One of the biggest challenges that has faced Richard throughout his career is funding. ‘Some of these questions we’re asking fall between the gaps that a lot of conventional funding of science covers,’ he says. ‘If you receive funding to do a project it makes it instantly easier to achieve but at the same time, you’re constrained by timelines of the funders. The evidence about microbeads in cosmetics, for instance, only came about because of independent funding. If we’d written it as a proposal and submitted it to a research council we would have been unlikely to have got the money.’
 
These days, the main focus of Richard’s work has moved on from raising awareness to finding the right solutions. ‘Now there’s a broad agreement from the public, industry and policymakers that there is a problem with the current levels of plastic accumulating, which wasn’t the case when I first started on this over 20 years ago. There’s a thirst for solutions. The science has been really important in raising awareness; now we need that evidence to help work out the best way forward. If we don’t have the evidence, we’ll jump at the wrong solutions and that’s the bit that concerns me the most,’ he says. ‘There’s no silver bullet but it’s very clear to me that solutions might vary between counties, between Europe and North America, where there is sophisticated waste management, and developing nations where infrastructure is lacking.’
 
One obvious strategy is for producers to take more responsibility about what happens to a product at the end of its lifecycle. ‘I think that making sure at the design stage that thought has been given to what happens beyond the lifetime of a product is part of the overarching solution,’ says Richard. ‘If I talk to product designers, they tell me that wasn’t in the brief.

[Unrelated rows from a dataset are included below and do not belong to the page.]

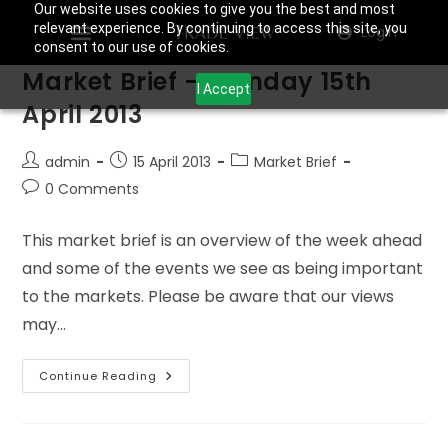
Our website uses cookies to give you the best and most
relevant experience. By continuing to access this site, you
Login
consent to our use of cookies.
Market Brief – Monday 15th
I Accept
April 2013
admin
15 April 2013
Market Brief
0 Comments
This market brief is an overview of the week ahead
and some of the events we see as being important
to the markets. Please be aware that our views
may…
Continue Reading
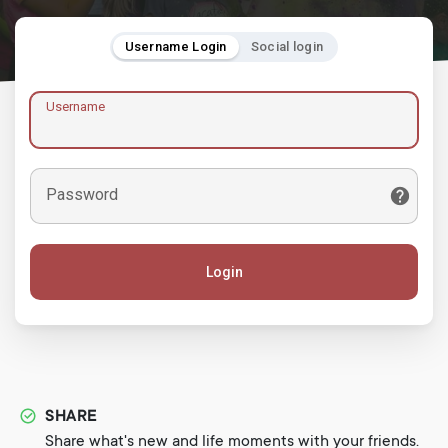
Username Login
Social login
Username
Password
Login
SHARE
Share what's new and life moments with your friends.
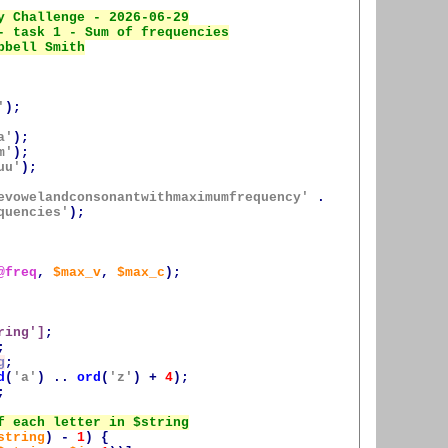
'
);
a'
);
m'
);
uu'
);
evowelandconsonantwithmaximumfrequency'
.
quencies'
);
@freq
,
$max_v
,
$max_c
);
ring
']
;
;
g
;
d
(
'a'
)
..
ord
(
'z'
)
+
4
);
;
string
)
-
1
)
{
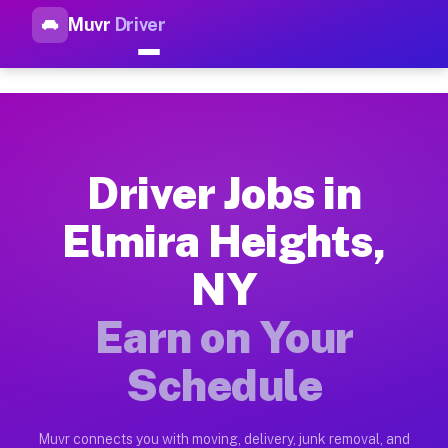
Muvr
Driver
Top Driver Jobs Elmira Height
Muvr is the top-rated gig platform for driver jobs houston tn
Types of Driver Jobs Elmira Heights NY Ava
Muvr offers four main categories of work for drivers in Elmi
Driver Jobs in
How Driver Jobs Elmira Heights NY Work o
Elmira Heights,
Getting started takes five minutes. Download the Muvr Driver 
NY
Earnings Potential for Driver Jobs Elmira 
Drivers on Muvr in Elmira Heights earn between $28 and $42 p
Earn on Your
Qualifying Vehicles for Driver Jobs Elmira
Schedule
Almost any vehicle qualifies for work on the Muvr platform i
Why Drivers Choose Muvr for Driver Jobs E
Muvr connects you with moving, delivery, junk removal, and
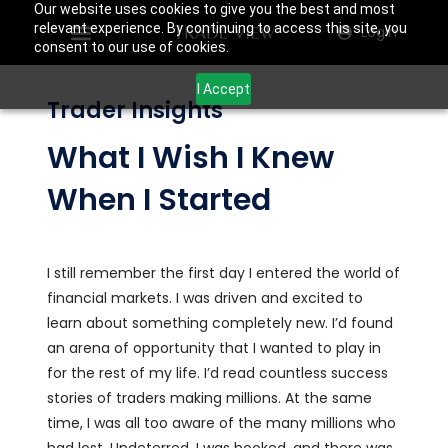
Our website uses cookies to give you the best and most
relevant experience. By continuing to access this site, you
Login
consent to our use of cookies.
I Accept
Trader Insights
What I Wish I Knew
When I Started
I still remember the first day I entered the world of
financial markets. I was driven and excited to
learn about something completely new. I’d found
an arena of opportunity that I wanted to play in
for the rest of my life. I’d read countless success
stories of traders making millions. At the same
time, I was all too aware of the many millions who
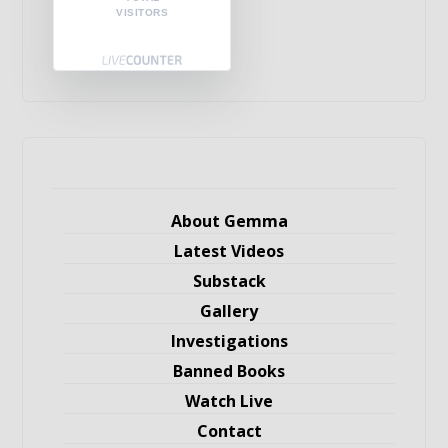
VISITORS
About Gemma
Latest Videos
Substack
Gallery
Investigations
Banned Books
Watch Live
Contact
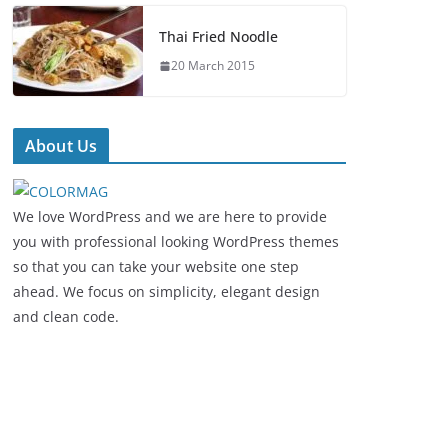
Thai Fried Noodle
20 March 2015
About Us
We love WordPress and we are here to provide
you with professional looking WordPress themes
so that you can take your website one step
ahead. We focus on simplicity, elegant design
and clean code.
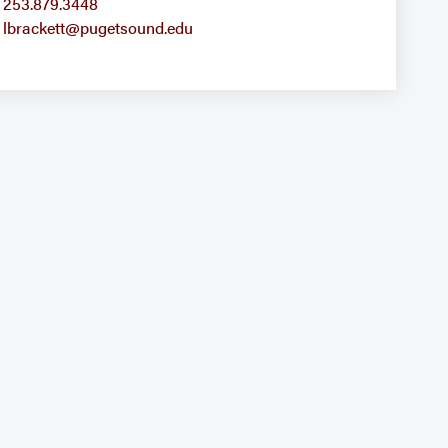
253.879.3448
lbrackett@pugetsound.edu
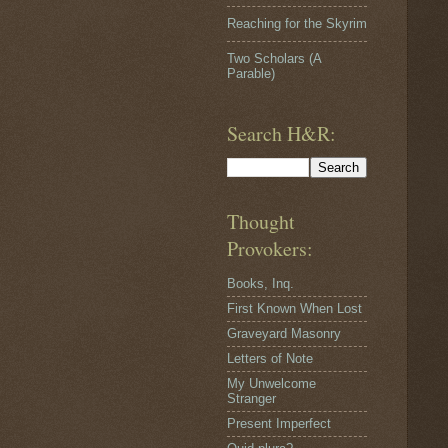
Reaching for the Skyrim
Two Scholars (A
Parable)
Search H&R:
Thought
Provokers:
Books, Inq.
First Known When Lost
Graveyard Masonry
Letters of Note
My Unwelcome
Stranger
Present Imperfect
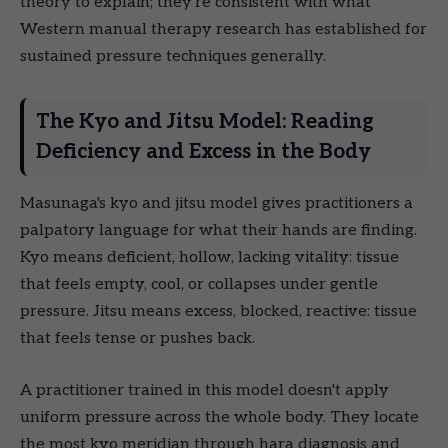
theory to explain; they're consistent with what
Western manual therapy research has established for
sustained pressure techniques generally.
The Kyo and Jitsu Model: Reading
Deficiency and Excess in the Body
Masunaga's kyo and jitsu model gives practitioners a
palpatory language for what their hands are finding.
Kyo means deficient, hollow, lacking vitality: tissue
that feels empty, cool, or collapses under gentle
pressure. Jitsu means excess, blocked, reactive: tissue
that feels tense or pushes back.
A practitioner trained in this model doesn't apply
uniform pressure across the whole body. They locate
the most kyo meridian through hara diagnosis and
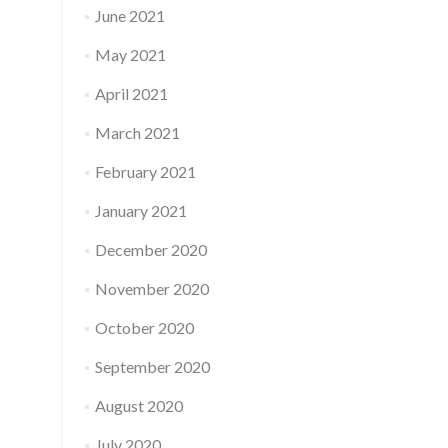
June 2021
May 2021
April 2021
March 2021
February 2021
January 2021
December 2020
November 2020
October 2020
September 2020
August 2020
July 2020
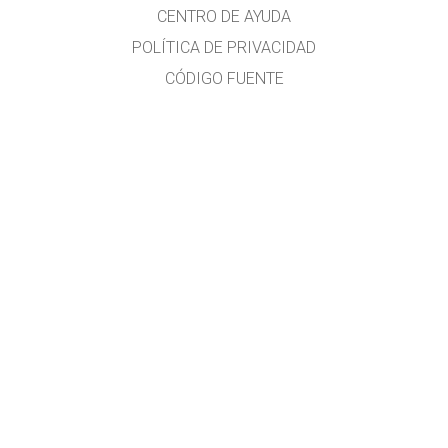
CENTRO DE AYUDA
POLÍTICA DE PRIVACIDAD
CÓDIGO FUENTE
LICENCIA
PARA TRADUCTORES
CONTACTO
Traducido al idioma español por
Diana Berenice López Tavares
Investigadora en Física Educativa y formadora docente
Diana.LopezTavares@Colorado.edu
Guanajuato, México
Adriana Chisco
Traductora Profesional - Universitat Rovira i Virgili, España
Bogotá, Colombia
Más información:
phethelp@colorado.edu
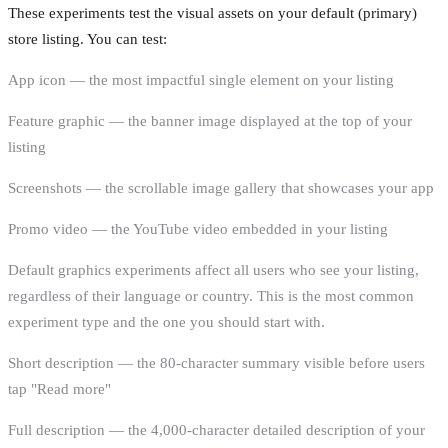
These experiments test the visual assets on your default (primary)
store listing. You can test:
App icon — the most impactful single element on your listing
Feature graphic — the banner image displayed at the top of your
listing
Screenshots — the scrollable image gallery that showcases your app
Promo video — the YouTube video embedded in your listing
Default graphics experiments affect all users who see your listing,
regardless of their language or country. This is the most common
experiment type and the one you should start with.
Short description — the 80-character summary visible before users
tap "Read more"
Full description — the 4,000-character detailed description of your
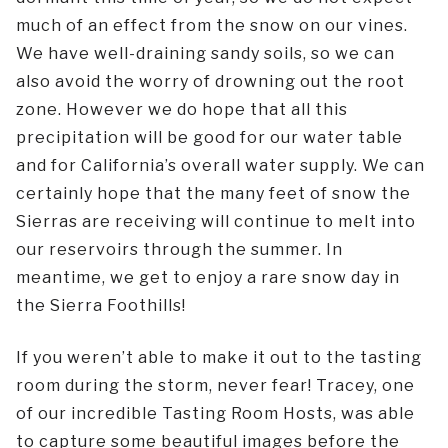
much of an effect from the snow on our vines.
We have well-draining sandy soils, so we can
also avoid the worry of drowning out the root
zone. However we do hope that all this
precipitation will be good for our water table
and for California’s overall water supply. We can
certainly hope that the many feet of snow the
Sierras are receiving will continue to melt into
our reservoirs through the summer. In
meantime, we get to enjoy a rare snow day in
the Sierra Foothills!
If you weren’t able to make it out to the tasting
room during the storm, never fear! Tracey, one
of our incredible Tasting Room Hosts, was able
to capture some beautiful images before the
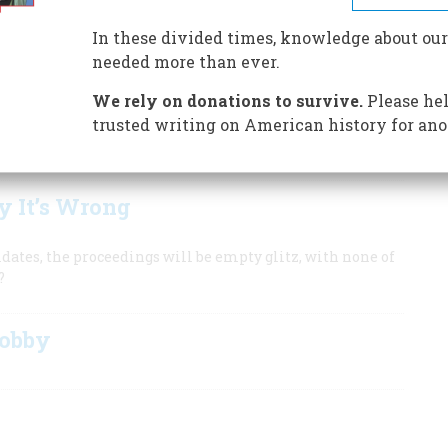
In these divided times, knowledge about our
needed more than ever.
 Convention
We rely on donations to survive.
Please hel
in New York?
trusted writing on American history for ano
f American party politics.
 It’s Wrong
dates, the proceedings will be empty glitz, with none of
?
Lobby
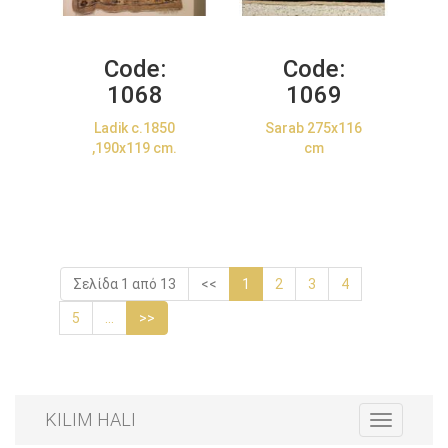
Code:
Code:
1068
1069
Ladik c.1850
Sarab 275x116
,190x119 cm.
cm
Σελίδα 1 από 13
<<
1
2
3
4
5
...
>>
KILIM HALI
Toggle
navigation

They are usually asked to design a product that functions, that’s attractive to the consumer but what happens when the consumer has finished with it is not considered. It’s hardly surprising that we’ve got a whole range of items for which there are no available waste management solution.’
 
However, the good news is that Richard is hopeful about the future. ‘In my mind, this is a problem that is solvable. With most environmental challenges the thing that’s problematic in the environment is directly coupled to something we want: the long-haul flight, construction along coastlines, taking fish out of the sea. All these are directly linked to potential damage but if you think about the benefits that come from plastic, virtually all of them can be achieved without this emission to the environment. The impact and benefit are decoupled; it’s just about using the material responsibly.’